Но Мария ехать отказалась. Она, мол, беременна, и ей, дескать, не к лицу ставить себя в нелепое положение — как воспримет кёльнская публика беременную женщину, навзрыд читающую стихи со сцены!
Премьера вышла отнюдь не радостной. Слишком мало было репетиций, музыканты нервничали — голос был записан на пленку, мой голос. Ни о какой отточенности и внутренней целостности и речи не могло быть, все растекалось, расплывалось и в конце концов результировалось в жидких аплодисментах притомившейся публики, явно ожидавшей нечто куда более значительного.

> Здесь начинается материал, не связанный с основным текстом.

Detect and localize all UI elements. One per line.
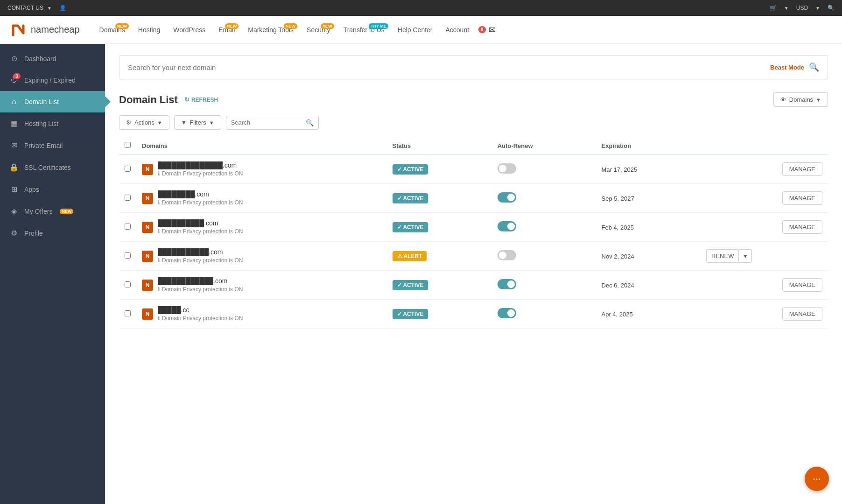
domain-name-text[interactable]: ███████████.com [158,248,243,256]
marketing-new-badge: NEW [284,23,297,29]
topbar-left: CONTACT US ▼ 👤 [7,5,66,11]
manage-button[interactable]: MANAGE [782,191,822,205]
info-icon: ℹ [158,199,160,206]
row-checkbox-1[interactable] [125,195,131,201]
sidebar-label-domain-list: Domain List [24,98,59,105]
manage-button[interactable]: MANAGE [782,162,822,176]
status-badge: ⚠ ALERT [393,251,427,261]
row-checkbox-4[interactable] [125,281,131,287]
domain-name-cell: N ████████.com ℹ Domain Privacy protecti… [142,190,381,206]
domain-search-button[interactable]: 🔍 [809,62,819,72]
table-search-input[interactable] [231,119,306,126]
table-row: N ██████████.com ℹ Domain Privacy protec… [119,213,828,242]
toolbar: ⚙ Actions ▼ ▼ Filters ▼ 🔍 [119,115,828,130]
actions-label: Actions [134,119,154,126]
sidebar-item-my-offers[interactable]: ◈ My Offers NEW [0,200,105,222]
nav-transfer[interactable]: Transfer to Us TRY ME [338,22,390,37]
status-badge: ✓ ACTIVE [393,280,428,290]
table-header-row: Domains Status Auto-Renew Expiration [119,137,828,154]
table-search-icon: 🔍 [306,119,314,126]
sidebar-item-private-email[interactable]: ✉ Private Email [0,134,105,156]
sidebar-label-dashboard: Dashboard [24,55,56,63]
currency-selector[interactable]: USD [796,5,808,11]
auto-renew-toggle[interactable] [498,250,516,260]
select-all-checkbox[interactable] [125,142,131,148]
domain-name-text[interactable]: ██████████.com [158,219,243,227]
contact-dropdown-icon[interactable]: ▼ [47,6,52,11]
manage-button[interactable]: MANAGE [782,278,822,292]
sidebar-item-domain-list[interactable]: ⌂ Domain List [0,91,105,112]
sidebar-label-hosting-list: Hosting List [24,120,58,127]
nav-security[interactable]: Security NEW [301,22,336,37]
auto-renew-toggle[interactable] [498,279,516,289]
domain-name-text[interactable]: █████.cc [158,306,243,314]
domain-info: ████████████.com ℹ Domain Privacy protec… [158,277,243,293]
domain-info: ██████████████.com ℹ Domain Privacy prot… [158,161,243,177]
sidebar-item-expiring[interactable]: ⏱ 3 Expiring / Expired [0,70,105,91]
manage-button[interactable]: MANAGE [782,220,822,234]
domain-privacy-text: ℹ Domain Privacy protection is ON [158,257,243,264]
domain-name-cell: N ████████████.com ℹ Domain Privacy prot… [142,277,381,293]
domain-list-header: Domain List ↻ REFRESH 👁 Domains ▼ [119,92,828,107]
renew-dropdown-button[interactable]: ▼ [739,249,752,263]
sidebar-item-ssl[interactable]: 🔒 SSL Certificates [0,156,105,178]
manage-button[interactable]: MANAGE [782,307,822,321]
domain-privacy-text: ℹ Domain Privacy protection is ON [158,199,243,206]
domain-name-text[interactable]: ██████████████.com [158,161,243,169]
auto-renew-toggle[interactable] [498,163,516,174]
sidebar-item-apps[interactable]: ⊞ Apps [0,178,105,200]
topbar: CONTACT US ▼ 👤 🛒 ▼ USD ▼ 🔍 [0,0,842,16]
table-row: N ███████████.com ℹ Domain Privacy prote… [119,242,828,271]
domain-search-input[interactable] [128,63,770,71]
view-domains-button[interactable]: 👁 Domains ▼ [773,92,828,107]
nc-icon: N [142,251,153,262]
nav-hosting[interactable]: Hosting [133,22,166,37]
nav-wordpress[interactable]: WordPress [168,22,211,37]
main-content: Beast Mode 🔍 Domain List ↻ REFRESH 👁 Dom… [105,44,842,504]
nav-domains[interactable]: Domains NEW [94,22,131,37]
row-checkbox-5[interactable] [125,310,131,316]
domain-privacy-text: ℹ Domain Privacy protection is ON [158,315,243,322]
mail-icon[interactable]: ✉ [489,25,496,35]
domain-name-text[interactable]: ████████.com [158,190,243,198]
table-row: N ████████████.com ℹ Domain Privacy prot… [119,271,828,300]
nav-marketing-tools[interactable]: Marketing Tools NEW [242,22,299,37]
filters-button[interactable]: ▼ Filters ▼ [174,115,221,130]
ssl-icon: 🔒 [9,163,19,172]
domain-name-text[interactable]: ████████████.com [158,277,243,285]
renew-button[interactable]: RENEW [706,249,739,263]
sidebar-item-profile[interactable]: ⚙ Profile [0,222,105,244]
auto-renew-toggle[interactable] [498,192,516,203]
row-checkbox-2[interactable] [125,224,131,230]
refresh-button[interactable]: ↻ REFRESH [184,96,218,103]
nav-email[interactable]: Email NEW [213,22,240,37]
auto-renew-toggle[interactable] [498,308,516,318]
contact-us-link[interactable]: CONTACT US [7,5,43,11]
search-icon[interactable]: 🔍 [828,5,835,11]
table-row: N ██████████████.com ℹ Domain Privacy pr… [119,154,828,184]
domains-table: Domains Status Auto-Renew Expiration N █… [119,137,828,329]
nav-items: Domains NEW Hosting WordPress Email NEW … [94,22,833,37]
actions-button[interactable]: ⚙ Actions ▼ [119,115,169,130]
view-domains-label: Domains [789,96,813,103]
chat-bubble[interactable]: ··· [805,467,829,491]
row-checkbox-0[interactable] [125,166,131,172]
currency-dropdown-icon[interactable]: ▼ [815,6,820,11]
cart-icon[interactable]: 🛒 [770,5,777,11]
col-actions-empty [701,137,828,154]
nav-account[interactable]: Account [440,22,475,37]
domain-name-cell: N ██████████.com ℹ Domain Privacy protec… [142,219,381,235]
notification-badge[interactable]: 8 [478,26,486,33]
nc-icon: N [142,222,153,233]
nav-help-center[interactable]: Help Center [392,22,438,37]
sidebar-item-hosting-list[interactable]: ▦ Hosting List [0,112,105,134]
col-expiration: Expiration [596,137,701,154]
beast-mode-btn[interactable]: Beast Mode [770,64,804,71]
view-dropdown-icon: ▼ [816,97,821,103]
sidebar-item-dashboard[interactable]: ⊙ Dashboard [0,48,105,70]
cart-dropdown-icon[interactable]: ▼ [784,6,789,11]
row-checkbox-3[interactable] [125,252,131,259]
user-icon[interactable]: 👤 [59,5,66,11]
logo[interactable]: namecheap [9,21,80,39]
auto-renew-toggle[interactable] [498,221,516,231]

Переломить ситуацию я не смог и на полагавшемся в те времена обсуждении. Редактор, сам по себе человек, несомненно, доброжелательный, пригласивший меня ради того, чтобы избежать засилья кёльнской школы и ее американских образцов, недвусмысленно дал понять, что находит мое сочинение старомодным, если не реакционным, а третий в связке, один музыкальный критик из Кёльна, ни о чем другом, кроме как на тему «Музыка и общество», говорить не желал, причем без моего участия. Оказывается, они многого ожидали от общества, того самого, которое в душе презирали. До сих пор помню, как я, откинувшись на спинку стула, окунулся во мглу, где изредка мелькали термины «музыкальный фашизм», «отжившая свой век музыкальная риторика», и не было у меня ни защитников, ни единомышленников.

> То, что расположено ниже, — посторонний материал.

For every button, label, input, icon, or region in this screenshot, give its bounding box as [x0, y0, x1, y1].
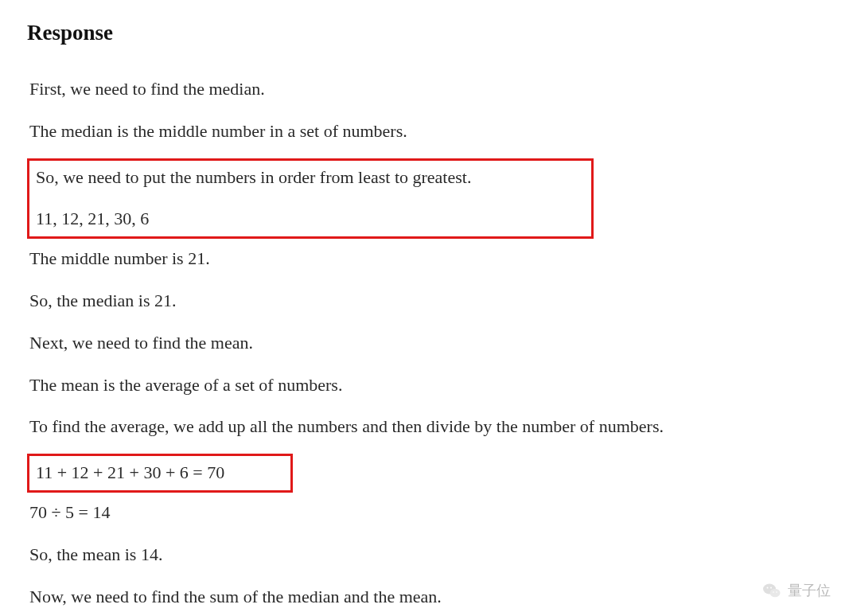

Поскольку о моем квартете речи более не шло, поскольку никто и слыхом не слыхал о какой-то там Ахматовой, не говоря уже о том, чтобы прочесть ее, я не предпринимал никаких шагов для того, чтобы вернуться в аскетическое однообразие Дома радио, что одним именитым критиком в появившейся пару дней спустя газетной статье было определено как мелкобуржуазно-снобистское отношение к великим темам современности. Остается добавить, что сей критик почти все время не отходил от меня в Кёльне.

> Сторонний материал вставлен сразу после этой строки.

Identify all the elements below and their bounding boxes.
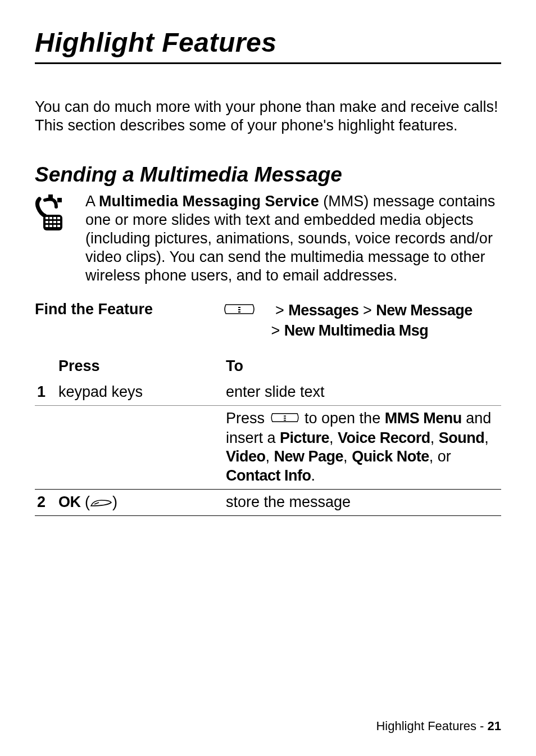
press-steps-table: Press To 1 keypad keys enter slide text … xyxy=(35,354,501,515)
table-note-row: Press to open the MMS Menu and insert a … xyxy=(35,405,501,489)
svg-rect-10 xyxy=(57,221,60,223)
find-feature-row: Find the Feature > Messages > New Messag… xyxy=(35,301,501,341)
svg-rect-1 xyxy=(57,198,62,202)
svg-rect-20 xyxy=(284,419,286,420)
table-row: 1 keypad keys enter slide text xyxy=(35,379,501,405)
svg-rect-15 xyxy=(238,307,240,308)
svg-rect-7 xyxy=(46,221,48,223)
step-number: 1 xyxy=(35,379,56,405)
note-or: , or xyxy=(429,448,451,465)
quicknote-opt: Quick Note xyxy=(352,448,429,465)
gt2: > xyxy=(358,302,376,319)
page-title: Highlight Features xyxy=(35,27,501,64)
svg-rect-6 xyxy=(57,217,60,219)
ok-label: OK xyxy=(58,494,81,510)
mms-feature-icon xyxy=(35,192,85,285)
svg-rect-16 xyxy=(238,309,240,310)
c4: , xyxy=(266,448,274,465)
picture-opt: Picture xyxy=(280,429,329,446)
menu-key-icon xyxy=(224,301,258,321)
video-opt: Video xyxy=(226,448,266,465)
svg-line-21 xyxy=(94,503,99,504)
svg-rect-3 xyxy=(46,217,48,219)
svg-rect-14 xyxy=(57,225,60,227)
svg-rect-4 xyxy=(49,217,52,219)
svg-rect-13 xyxy=(53,225,56,227)
step-press: keypad keys xyxy=(56,379,224,405)
note-period: . xyxy=(311,467,315,484)
c5: , xyxy=(343,448,352,465)
step-result: enter slide text xyxy=(224,379,501,405)
footer-page-number: 21 xyxy=(488,719,501,733)
footer-section: Highlight Features - xyxy=(376,719,487,733)
sound-opt: Sound xyxy=(439,429,484,446)
desc-bold: Multimedia Messaging Service xyxy=(99,193,319,210)
svg-rect-5 xyxy=(53,217,56,219)
press-header: Press xyxy=(56,354,224,379)
voice-opt: Voice Record xyxy=(338,429,430,446)
svg-rect-9 xyxy=(53,221,56,223)
svg-rect-17 xyxy=(238,311,240,313)
c3: , xyxy=(484,429,489,446)
gt1: > xyxy=(275,302,288,319)
note-mid: to open the xyxy=(301,410,385,427)
mms-menu-label: MMS Menu xyxy=(385,410,462,427)
gt3: > xyxy=(271,322,284,339)
contact-opt: Contact Info xyxy=(226,467,311,484)
step-number: 2 xyxy=(35,489,56,515)
newpage-opt: New Page xyxy=(274,448,344,465)
left-softkey-icon: ( ) xyxy=(85,494,117,510)
svg-rect-19 xyxy=(284,418,286,419)
svg-rect-11 xyxy=(46,225,48,227)
desc-prefix: A xyxy=(85,193,99,210)
table-row: 2 OK ( ) store the message xyxy=(35,489,501,515)
c2: , xyxy=(430,429,439,446)
section-body: A Multimedia Messaging Service (MMS) mes… xyxy=(35,192,501,285)
step-result: store the message xyxy=(224,489,501,515)
section-heading: Sending a Multimedia Message xyxy=(35,163,501,187)
new-mms-menu: New Multimedia Msg xyxy=(284,322,429,339)
page-footer: Highlight Features - 21 xyxy=(376,719,501,734)
new-message-menu: New Message xyxy=(376,302,473,319)
intro-paragraph: You can do much more with your phone tha… xyxy=(35,98,501,135)
to-header: To xyxy=(224,354,501,379)
svg-rect-12 xyxy=(49,225,52,227)
svg-rect-8 xyxy=(49,221,52,223)
note-prefix: Press xyxy=(226,410,269,427)
svg-rect-18 xyxy=(284,415,286,417)
menu-key-icon xyxy=(269,410,301,429)
find-feature-label: Find the Feature xyxy=(35,301,224,341)
c1: , xyxy=(329,429,338,446)
messages-menu: Messages xyxy=(288,302,358,319)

Когда в конце концов эта изощренная пытка под названием «концерт» миновала, когда публике вновь было дозволено говорить на нормальном человеческом языке и она отправилась в расположенный по соседству ресторанчик, я скрылся в туалете, откуда вышел лишь тогда, когда был в полной уверенности, что меня никто не дожидается. Наверняка здесь я явно переборщил с мерами предосторожности, поскольку и так было ясно, что никто не ищет общества неудачника, по чьей милости вечер оказался загублен. Чутье на неудачников в особенности сильно выражено в провинции, тут уж пресловутое чутье маху не даст. Кёльнская музыкальная клака давно выработала свой собственный жаргон и жестикуляцию, и к каждому, кто ими в недостаточной степени владел, автоматически припечатывалось клеймо неудачника.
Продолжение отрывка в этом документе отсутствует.